__Description of the task__
Taking only the lines of the data below from the line with "Анатомия человека" to the line with "سیویلیکا، ناشر تخصصی", ends included, write them out exactly and without pictures.

__Dataset content__
═══
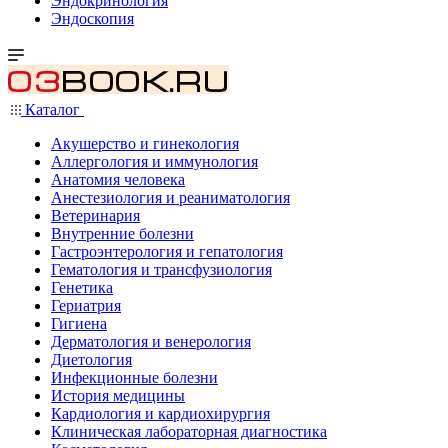
Эндокринология
Эндоскопия
Каталог
Акушерство и гинекология
Аллергология и иммунология
Анатомия человека
Анестезиология и реаниматология
Ветеринария
Внутренние болезни
Гастроэнтерология и гепатология
Гематология и трансфузиология
Генетика
Гериатрия
Гигиена
Дерматология и венерология
Диетология
Инфекционные болезни
История медицины
Кардиология и кардиохирургия
Клиническая лабораторная диагностика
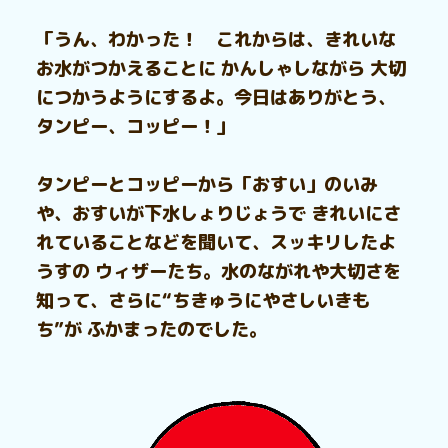
「うん、わかった！ これからは、きれいな
お水がつかえることに かんしゃしながら 大切
につかうようにするよ。今日はありがとう、
タンピー、コッピー！」
タンピーとコッピーから「おすい」のいみ
や、おすいが下水しょりじょうで きれいにさ
れていることなどを聞いて、スッキリしたよ
うすの ウィザーたち。水のながれや大切さを
知って、さらに“ちきゅうにやさしいきも
ち”が ふかまったのでした。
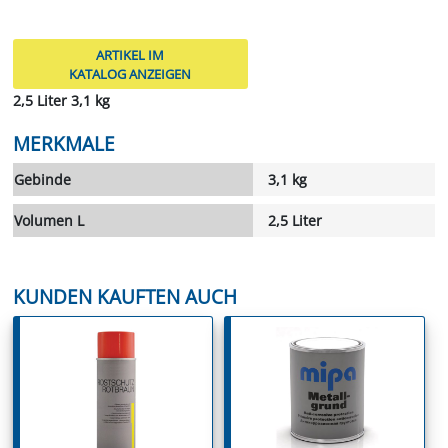
ARTIKEL IM
KATALOG ANZEIGEN
2,5 Liter 3,1 kg
MERKMALE
Gebinde
3,1 kg
Volumen L
2,5 Liter
KUNDEN KAUFTEN AUCH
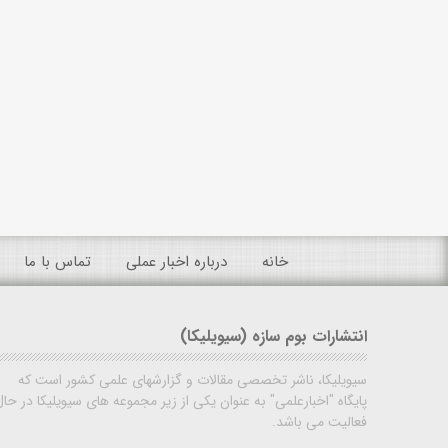
خانه
درباره اخبار عملی
تماس با ما
انتشارات بوم سازه (سیویلیکا)
سیویلیکا، ناشر تخصصی مقالات و گزارشهای علمی کشور است که
پایگاه "اخبارعلمی" به عنوان یکی از زیر مجموعه های سیویلیکا در حال
فعالیت می باشد.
═══
__Response below__
Анатомия человека
Анестезиология и реаниматология
Ветеринария
Внутренние болезни
Гастроэнтерология и гепатология
Гематология и трансфузиология
Генетика
Гериатрия
Гигиена
Дерматология и венерология
Диетология
Инфекционные болезни
История медицины
Кардиология и кардиохирургия
Клиническая лабораторная диагностика
「うん、わかった！ これからは、きれいな
お水がつかえることに かんしゃしながら 大切
につかうようにするよ。今日はありがとう、
タンピー、コッピー！」
タンピーとコッピーから「おすい」のいみ
や、おすいが下水しょりじょうで きれいにさ
れていることなどを聞いて、スッキリしたよ
うすの ウィザーたち。水のながれや大切さを
知って、さらに“ちきゅうにやさしいきも
ち”が ふかまったのでした。
ARTIKEL IM
KATALOG ANZEIGEN
2,5 Liter 3,1 kg
MERKMALE
Gebinde
3,1 kg
Volumen L
2,5 Liter
KUNDEN KAUFTEN AUCH
خانه
درباره اخبار عملی
تماس با ما
انتشارات بوم سازه (سیویلیکا)
سیویلیکا، ناشر تخصصی مقالات و گزارشهای علمی کشور است که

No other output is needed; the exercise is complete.